SPINE SURGERY
Cervical spine
The common denominator of surgical solutions is to remove compression on the nerve endings or on the spinal cord that is responsible for pain or neurologic signs.
The source of compression can be a spinal herniated disc, an osteophyte (arthrosis, foraminal stenosis, a reduced or stenotic cervical canal), a calcification of the ligaments or even a bone fracture, an abscess (an infected lesion) or a tumor.
The most frequent initial symptoms are pain (in the cervical spine or radiating in the arm, cervico-brachialgia, cervico-brachial nevralgia, torticolis), paresthesia (the sensation of tingling, tickling, pricking, or burning of a person’s skin) and the partial or complete loss of motricity (paresis, paralysis). The aim of decompression is to eliminate the pain or neurologic symptoms and to potentially permit recuperation of the nerve lesion or of the spinal cord by guaranteeing the stability of the spine after an operation which can lead to a return to social, professional and leisure activities.
The time needed for convalescence and the delay required to return to normal activities depends on the type of pathology, the surgical technique used and the specifics of each patient. In all cases, a personalized agenda for progressively undertaking different activities will be proposed.

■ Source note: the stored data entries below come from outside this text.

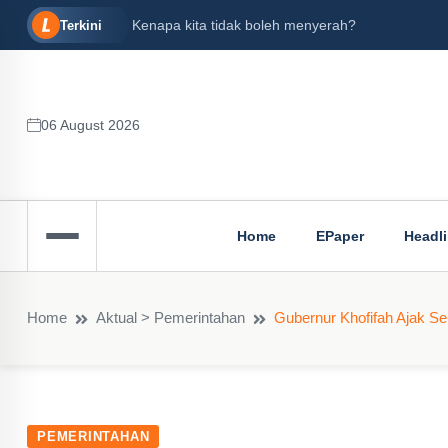
alan
Kenapa kita tidak boleh menyerah?
Terkini
06 August 2026
Home
EPaper
Headl
Home
Aktual > Pemerintahan
Gubernur Khofifah Ajak S
PEMERINTAHAN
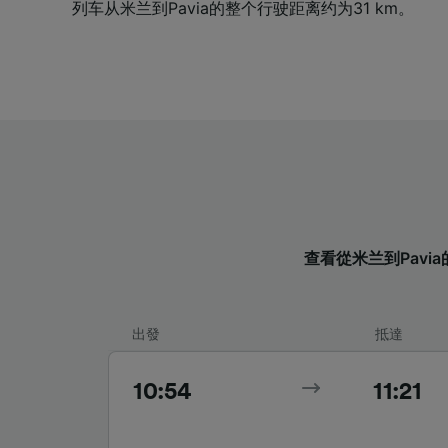
列车从米兰到Pavia的整个行驶距离约为31 km。
查看從米兰到Pavi
出發
抵達
10:54
11:21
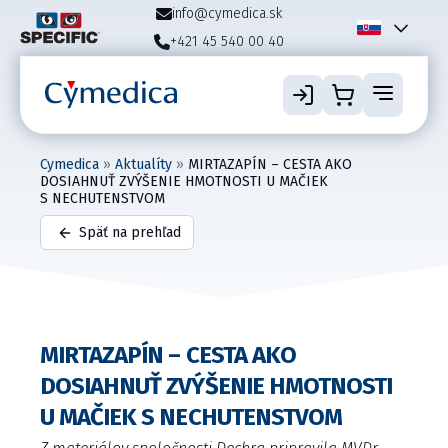
info@cymedica.sk
+421 45 540 00 40
Cymedica
»
Aktualíty
»
MIRTAZAPÍN – CESTA AKO
DOSIAHNUŤ ZVÝŠENIE HMOTNOSTI U MAČIEK
S NECHUTENSTVOM
Späť na prehľad
MIRTAZAPÍN – CESTA AKO
DOSIAHNUŤ ZVÝŠENIE HMOTNOSTI
U MAČIEK S NECHUTENSTVOM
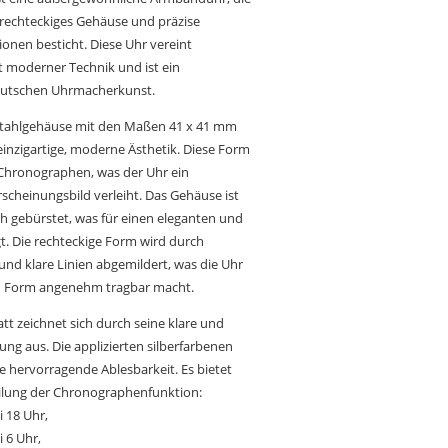
 rechteckiges Gehäuse und präzise
nen besticht. Diese Uhr vereint
t moderner Technik und ist ein
deutschen Uhrmacherkunst.
stahlgehäuse mit den Maßen 41 x 41 mm
 einzigartige, moderne Ästhetik. Diese Form
 Chronographen, was der Uhr ein
scheinungsbild verleiht. Das Gehäuse ist
ch gebürstet, was für einen eleganten und
gt. Die rechteckige Form wird durch
nd klare Linien abgemildert, was die Uhr
en Form angenehm tragbar macht.
att zeichnet sich durch seine klare und
ng aus. Die applizierten silberfarbenen
ne hervorragende Ablesbarkeit. Es bietet
teilung der Chronographenfunktion:
 18 Uhr,
 6 Uhr,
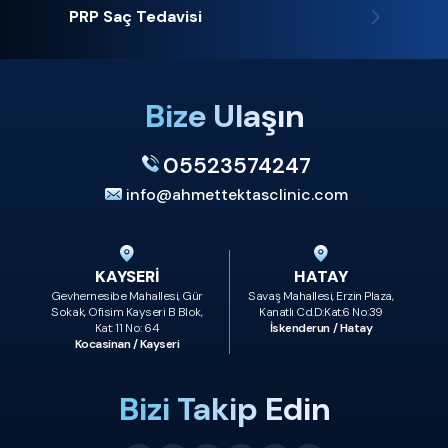
PRP Saç Tedavisi
Bize Ulaşın
05523574247
info@ahmettektasclinic.com
KAYSERİ
HATAY
Gevhernesibe Mahallesi, Gür
Savaş Mahallesi, Erzin Plaza,
Sokak, Ofisim Kayseri B Blok,
Kanatlı Cd.D:Kat:6 No:39
Kat: 11 No: 64
İskenderun / Hatay
Kocasinan / Kayseri
Bizi Takip Edin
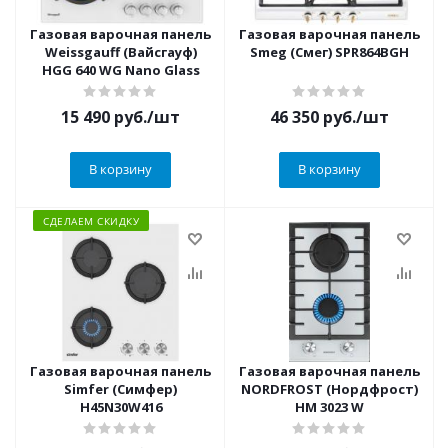
Газовая варочная панель
Газовая варочная панель
Weissgauff (Вайсгауф)
Smeg (Смег) SPR864BGH
HGG 640 WG Nano Glass
15 490
руб.
/шт
46 350
руб.
/шт
В корзину
В корзину
СДЕЛАЕМ СКИДКУ
Газовая варочная панель
Газовая варочная панель
Simfer (Симфер)
NORDFROST (Нордфрост)
H45N30W416
HM 3023 W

- Cervical disc herniation
- Cervico-arthrosic medullopathy
- Cervical arthrosis, foraminal stenosis
- Trauma and tumors
Either via an anterior approach with fusion, or via an anterior approach using a disc prosthesis in order to preserve mobility, or via a posterior approach. Rapid recovery (2-6 weeks), return home within 2-3 days, no neck brace, post-surgical physiotherapy recommended.
Stenotic or reduced cervical canal, anterior and/or posterior approach with decompression (discectomy or corpectomy) and fusion.
Anterior approach, decompression and fusion.
Fractures of the spine, instability, primary tumors or bone metastases.